*** INPUT FOR THIS TASK

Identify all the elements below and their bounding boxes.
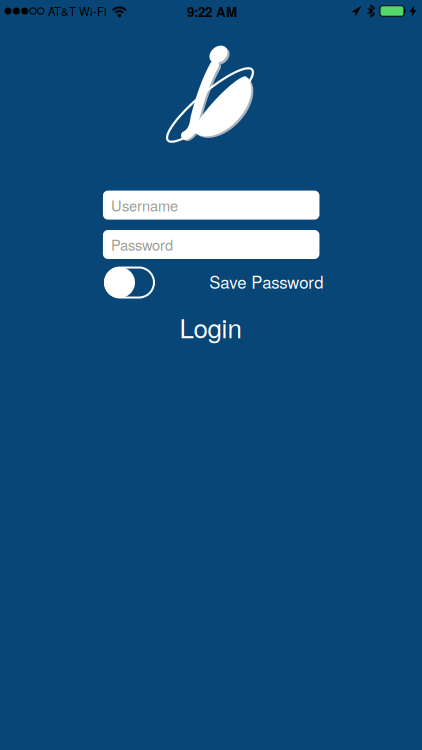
staticText: Save Password — [209, 270, 323, 294]
textField[interactable]: Username — [111, 195, 319, 216]
staticText: Login — [180, 308, 242, 346]
staticText: AT&T Wi-Fi — [48, 3, 107, 19]
staticText: 9:22 AM — [187, 2, 237, 21]
secureTextField[interactable]: Password — [111, 234, 319, 255]
staticText: Password — [111, 234, 173, 255]
staticText: Username — [111, 195, 178, 216]
button[interactable]: Login — [180, 308, 242, 346]
button[interactable]: Save Password — [104, 267, 154, 298]
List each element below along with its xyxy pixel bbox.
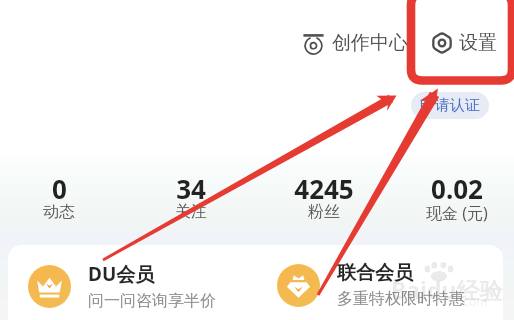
staticText: 申请认证 [420,96,480,115]
staticText: .com [460,293,488,309]
button[interactable]: 联合会员 [277,261,465,309]
staticText: DU会员 [88,261,155,287]
staticText: 多重特权限时特惠 [337,289,465,309]
button[interactable]: 申请认证 [411,92,489,119]
button[interactable]: DU会员 [28,261,216,311]
staticText: 关注 [175,202,207,222]
staticText: 34 [176,171,206,206]
button[interactable]: 0.02 [390,171,514,228]
staticText: 现金 (元) [426,202,488,224]
button[interactable]: 创作中心 [300,27,411,59]
button[interactable]: 4245 [257,171,390,226]
staticText: 创作中心 [332,31,408,55]
button[interactable]: 34 [125,171,257,226]
staticText: 动态 [43,202,75,222]
button[interactable]: 0 [0,171,125,226]
staticText: 0 [52,171,67,206]
staticText: 粉丝 [308,202,340,222]
staticText: 0.02 [431,171,483,206]
staticText: 设置 [459,31,497,55]
staticText: Baidu经验 [391,274,503,305]
staticText: 联合会员 [337,261,413,285]
button[interactable]: 设置 [428,27,500,59]
staticText: 4245 [294,171,354,206]
staticText: 问一问咨询享半价 [88,291,216,311]
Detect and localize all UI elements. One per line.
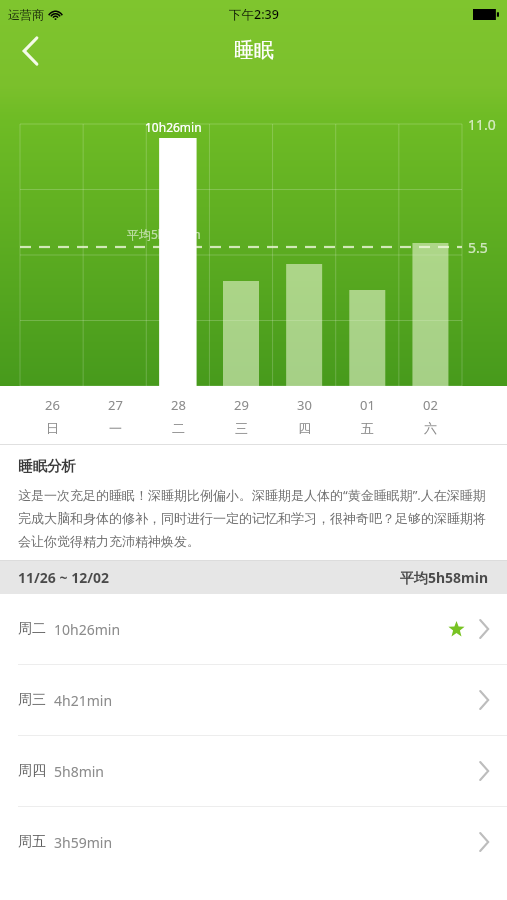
button[interactable]: 周五 — [0, 807, 507, 877]
staticText: 02 — [423, 396, 438, 414]
staticText: 三 — [235, 420, 248, 436]
staticText: 四 — [298, 420, 311, 436]
staticText: 平均5h58min — [127, 226, 201, 242]
button[interactable]: 周四 — [0, 736, 507, 806]
staticText: 平均5h58min — [400, 568, 489, 587]
staticText: 下午2:39 — [229, 6, 279, 23]
staticText: 29 — [234, 396, 249, 414]
staticText: 30 — [297, 396, 312, 414]
staticText: 11.0 — [468, 115, 496, 134]
staticText: 睡眠分析 — [18, 457, 76, 475]
staticText: 周五 — [18, 833, 46, 851]
staticText: 二 — [172, 420, 185, 436]
staticText: 5.5 — [468, 238, 488, 257]
button[interactable]: 周二 — [0, 594, 507, 664]
button[interactable]: Back — [6, 28, 54, 74]
staticText: 六 — [424, 420, 437, 436]
staticText: 11/26 ~ 12/02 — [18, 568, 109, 587]
button[interactable]: 周三 — [0, 665, 507, 735]
staticText: 周三 — [18, 691, 46, 709]
staticText: 01 — [360, 396, 375, 414]
staticText: 4h21min — [54, 691, 113, 710]
staticText: 26 — [45, 396, 60, 414]
staticText: 日 — [46, 420, 59, 436]
staticText: 28 — [171, 396, 186, 414]
staticText: 一 — [109, 420, 122, 436]
staticText: 睡眠 — [234, 38, 274, 63]
staticText: 10h26min — [54, 620, 121, 639]
staticText: 10h26min — [145, 119, 202, 135]
staticText: 27 — [108, 396, 123, 414]
staticText: 运营商 — [8, 7, 44, 22]
staticText: 五 — [361, 420, 374, 436]
staticText: 周四 — [18, 762, 46, 780]
staticText: 这是一次充足的睡眠！深睡期比例偏小。深睡期是人体的“黄金睡眠期”.人在深睡期完成… — [18, 486, 489, 550]
staticText: 周二 — [18, 620, 46, 638]
staticText: 3h59min — [54, 833, 113, 852]
staticText: 5h8min — [54, 762, 105, 781]
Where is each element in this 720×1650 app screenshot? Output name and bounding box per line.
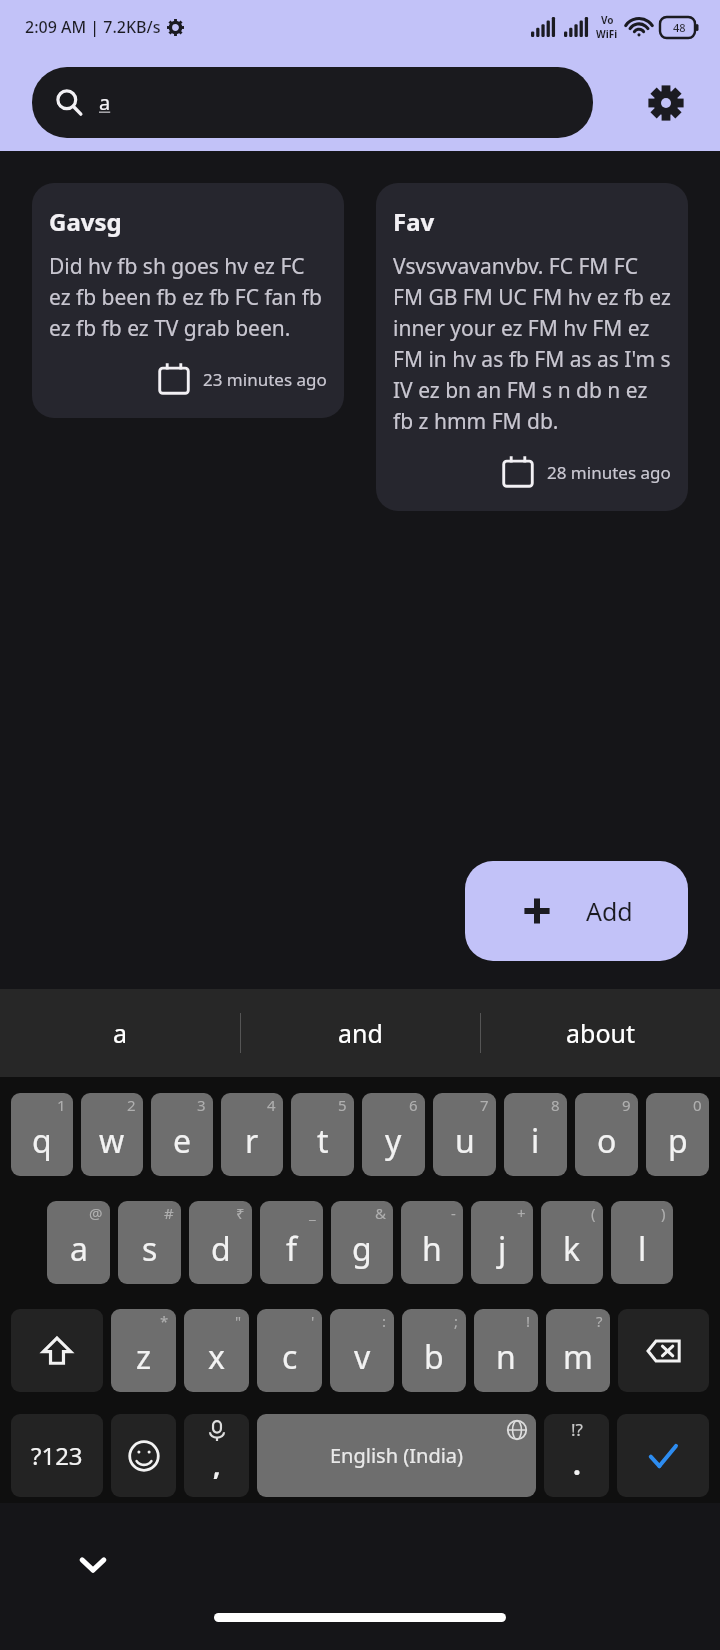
staticText: g [352,1227,372,1271]
staticText: s [142,1227,158,1271]
button[interactable]: 7 [433,1093,496,1176]
staticText: 2 [127,1095,136,1115]
button[interactable]: 2 [81,1093,143,1176]
button[interactable]: Settings [634,71,698,135]
staticText: 28 minutes ago [547,461,671,484]
staticText: l [638,1227,647,1271]
staticText: and [338,1016,383,1050]
staticText: ( [591,1203,596,1223]
button[interactable]: and [241,989,480,1077]
staticText: r [245,1119,259,1163]
staticText: . [573,1445,581,1483]
staticText: 7 [480,1095,489,1115]
staticText: , [213,1448,221,1483]
staticText: 5 [338,1095,347,1115]
button[interactable]: ₹ [189,1201,252,1284]
staticText: u [455,1119,475,1163]
staticText: Add [586,894,633,928]
staticText: ₹ [236,1203,245,1223]
staticText: a [113,1016,128,1050]
button[interactable]: 1 [11,1093,73,1176]
button[interactable]: Gavsg [32,183,344,418]
staticText: # [164,1203,174,1223]
button[interactable]: ; [402,1309,466,1392]
staticText: 6 [409,1095,418,1115]
button[interactable]: 0 [646,1093,709,1176]
staticText: & [375,1203,386,1223]
staticText: * [160,1311,169,1331]
button[interactable]: 5 [291,1093,354,1176]
button[interactable]: " [184,1309,249,1392]
staticText: n [496,1335,516,1379]
button[interactable]: Backspace [618,1309,709,1392]
button[interactable]: ' [257,1309,322,1392]
staticText: c [282,1335,298,1379]
button[interactable]: : [330,1309,394,1392]
button[interactable]: + [471,1201,533,1284]
staticText: + [517,1203,526,1223]
staticText: f [286,1227,298,1271]
staticText: !? [571,1418,583,1441]
button[interactable]: ! [474,1309,538,1392]
button[interactable]: Done [617,1414,709,1497]
staticText: q [32,1119,52,1163]
staticText: v [354,1335,371,1379]
staticText: Vsvsvvavanvbv. FC FM FC FM GB FM UC FM h… [393,252,671,435]
staticText: Vo [601,13,614,27]
button[interactable]: # [118,1201,181,1284]
button[interactable]: about [481,989,720,1077]
staticText: h [422,1227,442,1271]
button[interactable]: Shift [11,1309,103,1392]
staticText: ' [311,1311,315,1331]
staticText: 0 [693,1095,702,1115]
staticText: 9 [622,1095,631,1115]
staticText: 1 [57,1095,66,1115]
staticText: w [99,1119,125,1163]
staticText: _ [309,1203,316,1223]
button[interactable]: & [331,1201,393,1284]
staticText: English (India) [330,1442,464,1469]
button[interactable]: 8 [504,1093,567,1176]
button[interactable]: ?123 [11,1414,103,1497]
staticText: e [173,1119,192,1163]
button[interactable]: !? [544,1414,609,1497]
staticText: k [563,1227,581,1271]
staticText: t [317,1119,329,1163]
button[interactable]: 3 [151,1093,213,1176]
button[interactable]: Hide keyboard [62,1533,124,1595]
staticText: 2:09 AM | 7.2KB/s [25,16,161,38]
staticText: WiFi [596,27,618,41]
staticText: Fav [393,205,435,238]
button[interactable]: English (India) [257,1414,536,1497]
button[interactable]: 6 [362,1093,425,1176]
button[interactable]: Add [465,861,688,961]
button[interactable]: , [184,1414,249,1497]
staticText: 3 [197,1095,206,1115]
staticText: " [235,1311,242,1331]
button[interactable]: ( [541,1201,603,1284]
staticText: ! [526,1311,531,1331]
button[interactable]: Fav [376,183,688,511]
staticText: - [451,1203,456,1223]
staticText: 8 [551,1095,560,1115]
staticText: j [498,1227,507,1271]
button[interactable]: a [0,989,240,1077]
button[interactable]: ? [546,1309,610,1392]
button[interactable]: 4 [221,1093,283,1176]
button[interactable]: _ [260,1201,323,1284]
button[interactable]: * [111,1309,176,1392]
staticText: ; [454,1311,459,1331]
button[interactable]: - [401,1201,463,1284]
staticText: : [382,1311,387,1331]
button[interactable]: a [32,67,593,138]
staticText: @ [89,1203,103,1223]
staticText: Gavsg [49,205,122,238]
button[interactable]: @ [47,1201,110,1284]
staticText: a [70,1227,88,1271]
staticText: a [99,89,111,116]
button[interactable]: 9 [575,1093,638,1176]
button[interactable]: Emoji [111,1414,176,1497]
button[interactable]: ) [611,1201,673,1284]
staticText: z [136,1335,152,1379]
staticText: m [563,1335,593,1379]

******

» EXERCISE
Which lines of the data contain the string "below"? Copy each of them.

» ANSWER FOR THIS EXERCISE
Identify all the elements below and their bounding boxes.
List each element below along with its xyxy pixel bbox.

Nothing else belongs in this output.